*EXERCISE AIM*: Give back every line of the material below that has the string "Contact".

*MATERIAL SUPPLIED*:
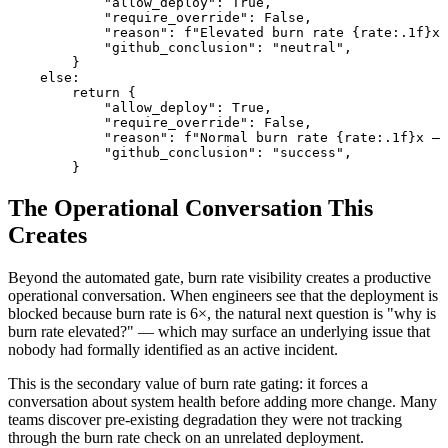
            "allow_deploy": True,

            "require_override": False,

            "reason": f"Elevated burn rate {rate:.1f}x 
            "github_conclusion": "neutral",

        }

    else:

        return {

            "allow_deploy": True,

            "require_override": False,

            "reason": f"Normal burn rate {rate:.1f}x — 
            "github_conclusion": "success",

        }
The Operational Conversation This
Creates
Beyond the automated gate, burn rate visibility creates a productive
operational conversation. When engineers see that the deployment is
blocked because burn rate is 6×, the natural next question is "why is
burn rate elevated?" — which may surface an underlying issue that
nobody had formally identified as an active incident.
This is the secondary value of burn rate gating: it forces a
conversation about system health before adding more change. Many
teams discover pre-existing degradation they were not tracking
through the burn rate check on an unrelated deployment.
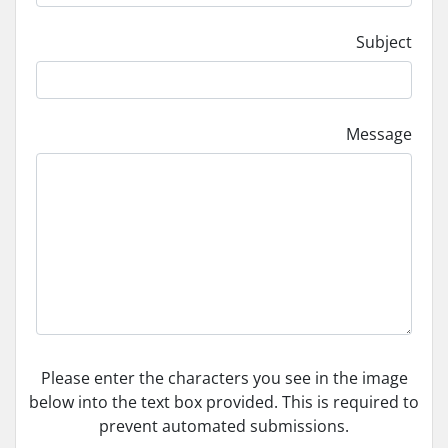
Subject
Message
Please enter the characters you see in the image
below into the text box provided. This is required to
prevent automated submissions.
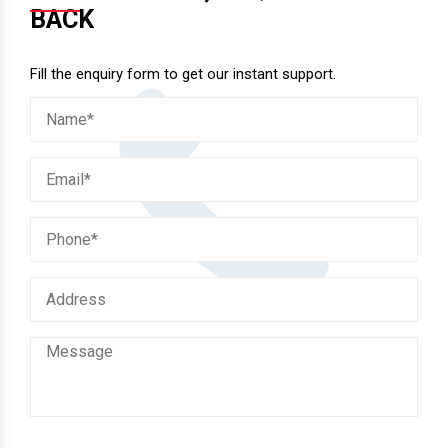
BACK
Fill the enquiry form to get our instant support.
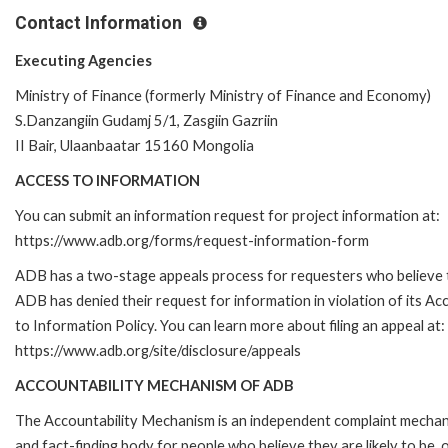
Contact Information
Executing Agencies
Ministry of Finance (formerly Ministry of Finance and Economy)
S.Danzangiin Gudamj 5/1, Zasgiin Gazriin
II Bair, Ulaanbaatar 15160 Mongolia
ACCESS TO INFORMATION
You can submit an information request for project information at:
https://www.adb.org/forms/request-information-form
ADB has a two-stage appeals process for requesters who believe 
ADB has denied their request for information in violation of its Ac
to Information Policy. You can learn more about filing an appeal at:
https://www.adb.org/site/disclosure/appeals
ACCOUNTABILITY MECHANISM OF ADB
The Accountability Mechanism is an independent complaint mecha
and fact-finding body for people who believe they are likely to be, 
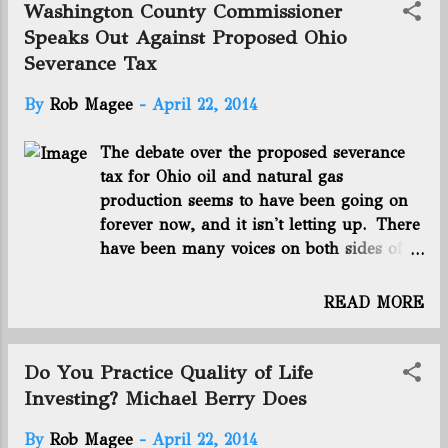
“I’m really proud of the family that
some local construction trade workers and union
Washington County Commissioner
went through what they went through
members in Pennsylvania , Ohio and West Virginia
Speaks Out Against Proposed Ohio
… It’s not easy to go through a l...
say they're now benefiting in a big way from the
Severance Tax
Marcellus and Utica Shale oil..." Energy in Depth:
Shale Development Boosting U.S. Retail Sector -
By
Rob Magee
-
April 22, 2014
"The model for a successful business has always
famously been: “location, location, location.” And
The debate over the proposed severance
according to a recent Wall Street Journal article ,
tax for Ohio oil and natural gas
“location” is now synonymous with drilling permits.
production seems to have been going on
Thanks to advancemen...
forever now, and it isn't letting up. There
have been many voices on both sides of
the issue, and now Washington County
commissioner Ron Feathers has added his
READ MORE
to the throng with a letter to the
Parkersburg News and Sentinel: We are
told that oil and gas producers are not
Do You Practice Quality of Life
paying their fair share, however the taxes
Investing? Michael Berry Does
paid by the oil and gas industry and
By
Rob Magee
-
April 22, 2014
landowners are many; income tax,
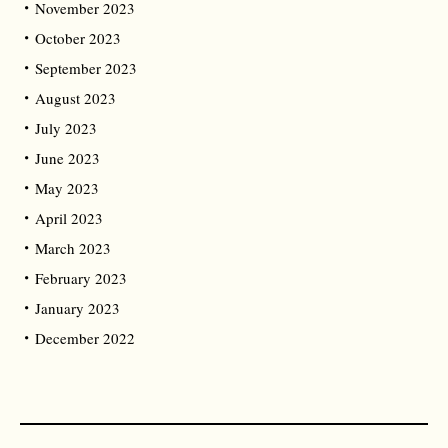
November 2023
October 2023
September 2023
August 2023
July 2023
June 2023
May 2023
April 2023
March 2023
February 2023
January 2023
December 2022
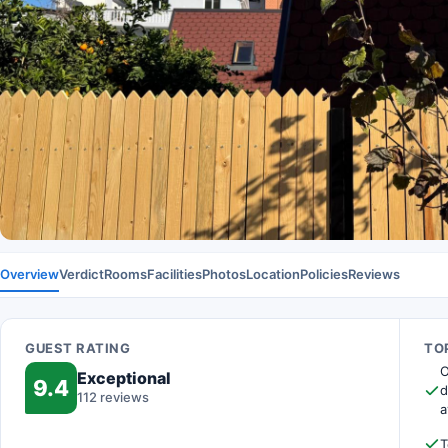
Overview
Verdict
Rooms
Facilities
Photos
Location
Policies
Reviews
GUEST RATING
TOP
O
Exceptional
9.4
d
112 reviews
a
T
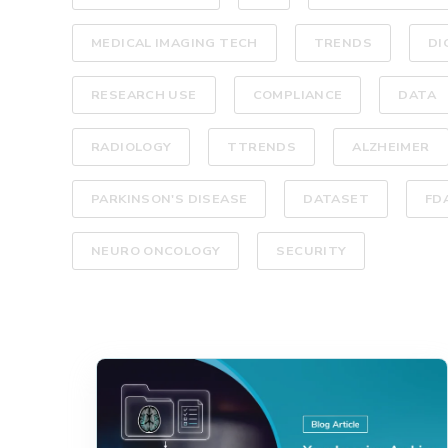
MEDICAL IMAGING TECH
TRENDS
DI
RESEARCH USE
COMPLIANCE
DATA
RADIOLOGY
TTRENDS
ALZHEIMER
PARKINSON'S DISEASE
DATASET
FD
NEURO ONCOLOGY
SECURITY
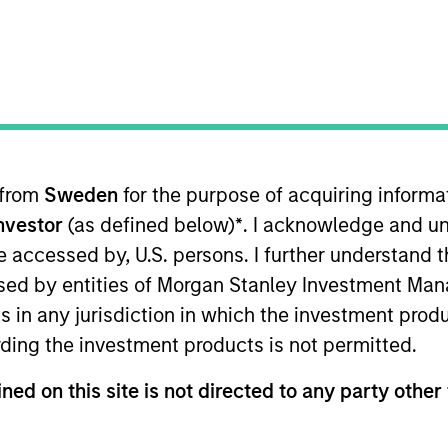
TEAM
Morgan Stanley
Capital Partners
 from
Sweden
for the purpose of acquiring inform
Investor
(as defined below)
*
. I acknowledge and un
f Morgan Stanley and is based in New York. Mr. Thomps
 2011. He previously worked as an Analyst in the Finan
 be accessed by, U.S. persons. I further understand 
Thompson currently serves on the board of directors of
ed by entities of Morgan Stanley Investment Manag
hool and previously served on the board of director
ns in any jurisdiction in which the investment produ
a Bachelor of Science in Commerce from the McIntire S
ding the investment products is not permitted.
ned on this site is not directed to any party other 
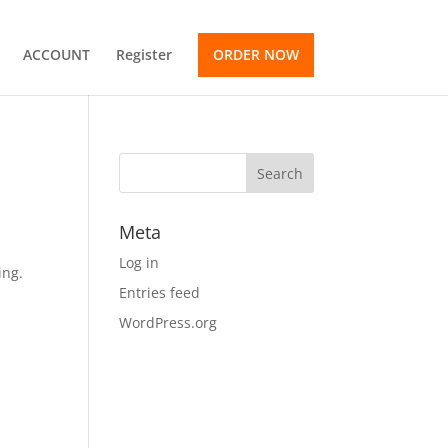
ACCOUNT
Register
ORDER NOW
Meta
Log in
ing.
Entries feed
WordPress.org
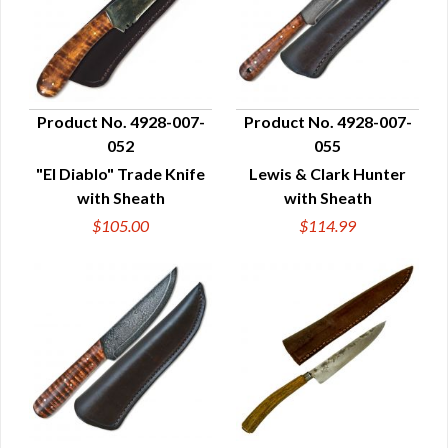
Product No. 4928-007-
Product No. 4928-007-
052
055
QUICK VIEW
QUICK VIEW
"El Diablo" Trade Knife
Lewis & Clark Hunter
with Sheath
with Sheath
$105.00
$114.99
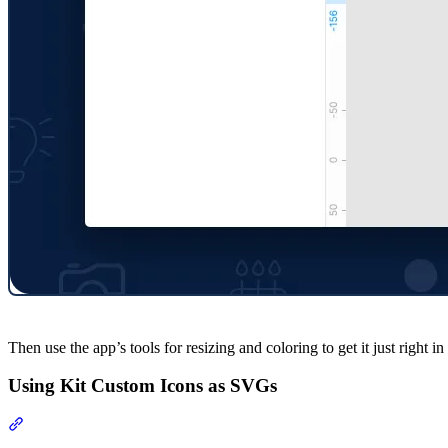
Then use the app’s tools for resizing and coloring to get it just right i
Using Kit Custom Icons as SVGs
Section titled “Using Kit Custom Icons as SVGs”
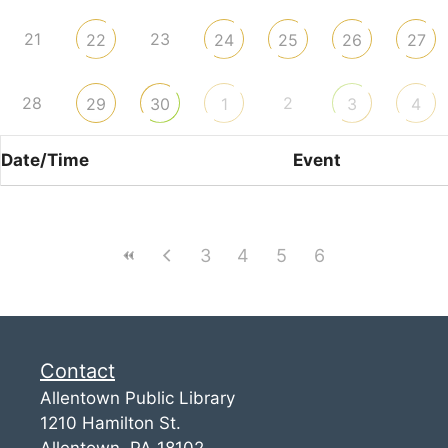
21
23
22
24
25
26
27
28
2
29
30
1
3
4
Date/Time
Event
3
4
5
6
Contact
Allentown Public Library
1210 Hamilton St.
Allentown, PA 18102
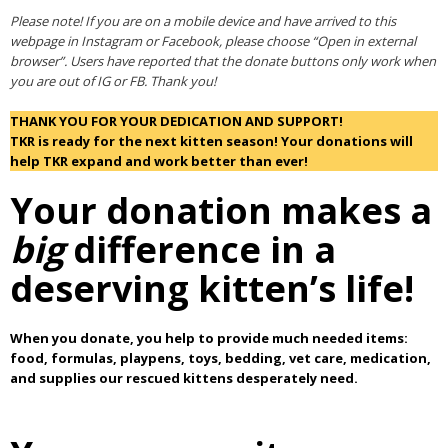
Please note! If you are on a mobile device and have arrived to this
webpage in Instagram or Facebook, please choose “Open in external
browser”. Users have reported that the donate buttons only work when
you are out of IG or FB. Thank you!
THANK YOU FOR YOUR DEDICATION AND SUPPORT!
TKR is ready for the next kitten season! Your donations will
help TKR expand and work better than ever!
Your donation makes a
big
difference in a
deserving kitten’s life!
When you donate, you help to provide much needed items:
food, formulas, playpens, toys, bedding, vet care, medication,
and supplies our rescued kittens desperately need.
--
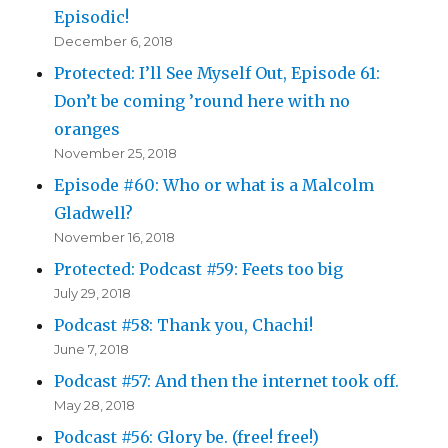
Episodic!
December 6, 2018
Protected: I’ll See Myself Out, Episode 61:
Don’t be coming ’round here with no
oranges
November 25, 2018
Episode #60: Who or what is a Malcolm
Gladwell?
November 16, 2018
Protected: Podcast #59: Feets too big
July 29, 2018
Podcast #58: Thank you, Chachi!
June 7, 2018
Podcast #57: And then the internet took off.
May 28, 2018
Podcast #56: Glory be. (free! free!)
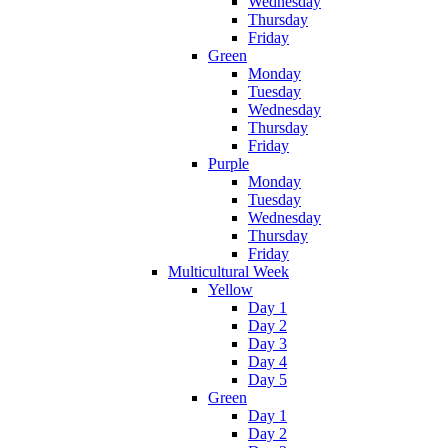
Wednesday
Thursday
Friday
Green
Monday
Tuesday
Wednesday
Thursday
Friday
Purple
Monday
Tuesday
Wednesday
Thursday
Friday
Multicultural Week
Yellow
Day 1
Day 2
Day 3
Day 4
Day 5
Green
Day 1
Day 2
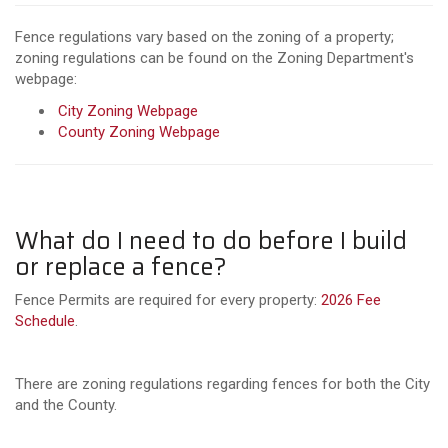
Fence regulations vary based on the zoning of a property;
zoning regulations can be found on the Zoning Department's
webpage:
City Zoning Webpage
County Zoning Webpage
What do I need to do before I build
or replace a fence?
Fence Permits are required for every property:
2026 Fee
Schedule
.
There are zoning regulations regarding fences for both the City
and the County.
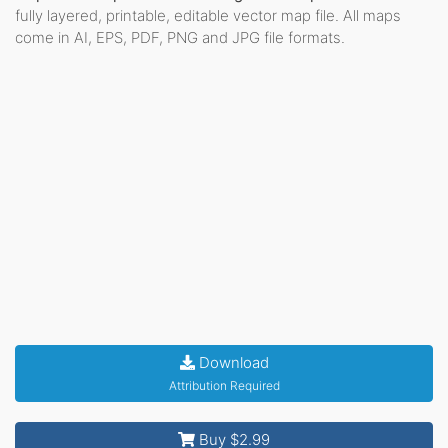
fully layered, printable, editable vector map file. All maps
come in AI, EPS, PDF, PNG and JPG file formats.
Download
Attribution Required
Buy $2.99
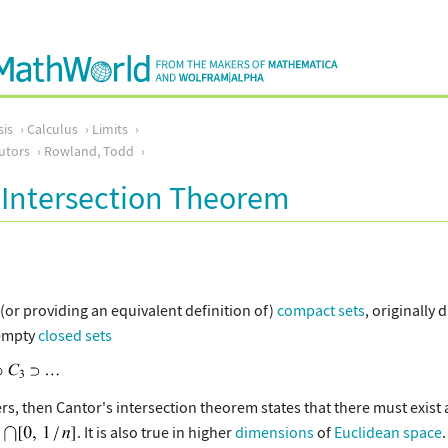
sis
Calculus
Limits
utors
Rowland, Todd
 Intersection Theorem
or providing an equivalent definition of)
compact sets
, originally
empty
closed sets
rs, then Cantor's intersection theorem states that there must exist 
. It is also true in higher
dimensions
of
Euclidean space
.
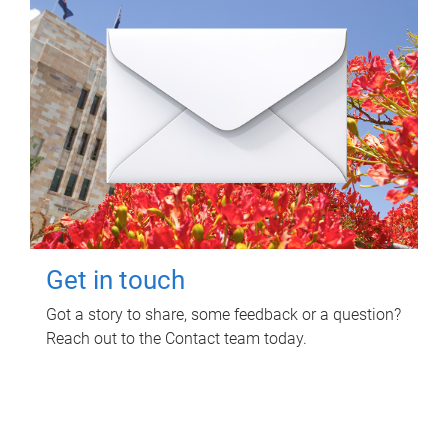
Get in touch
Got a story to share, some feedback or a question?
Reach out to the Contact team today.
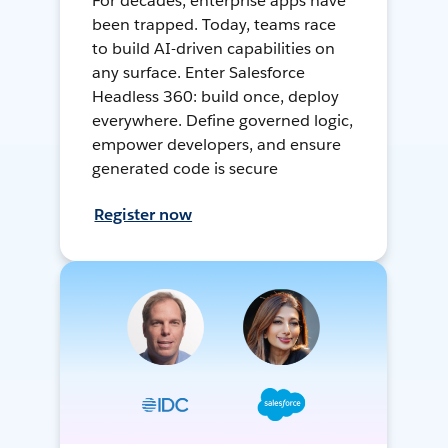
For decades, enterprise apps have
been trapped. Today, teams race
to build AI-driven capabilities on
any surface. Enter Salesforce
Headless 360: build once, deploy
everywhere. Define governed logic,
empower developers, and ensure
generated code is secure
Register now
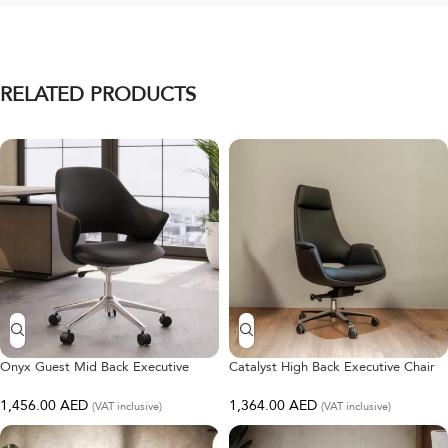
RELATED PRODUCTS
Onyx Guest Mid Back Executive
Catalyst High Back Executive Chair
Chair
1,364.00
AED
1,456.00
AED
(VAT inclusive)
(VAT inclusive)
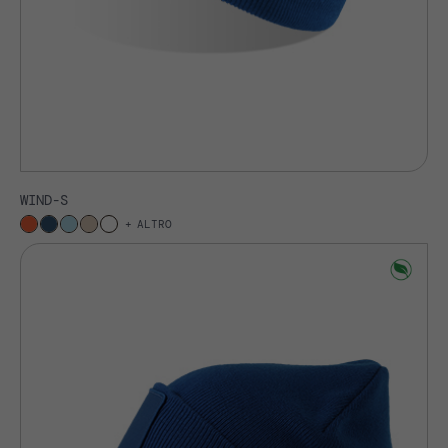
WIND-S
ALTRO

*YOUR RESPONSE*:
Contact Information
Contact
Reach out to the Contact team today.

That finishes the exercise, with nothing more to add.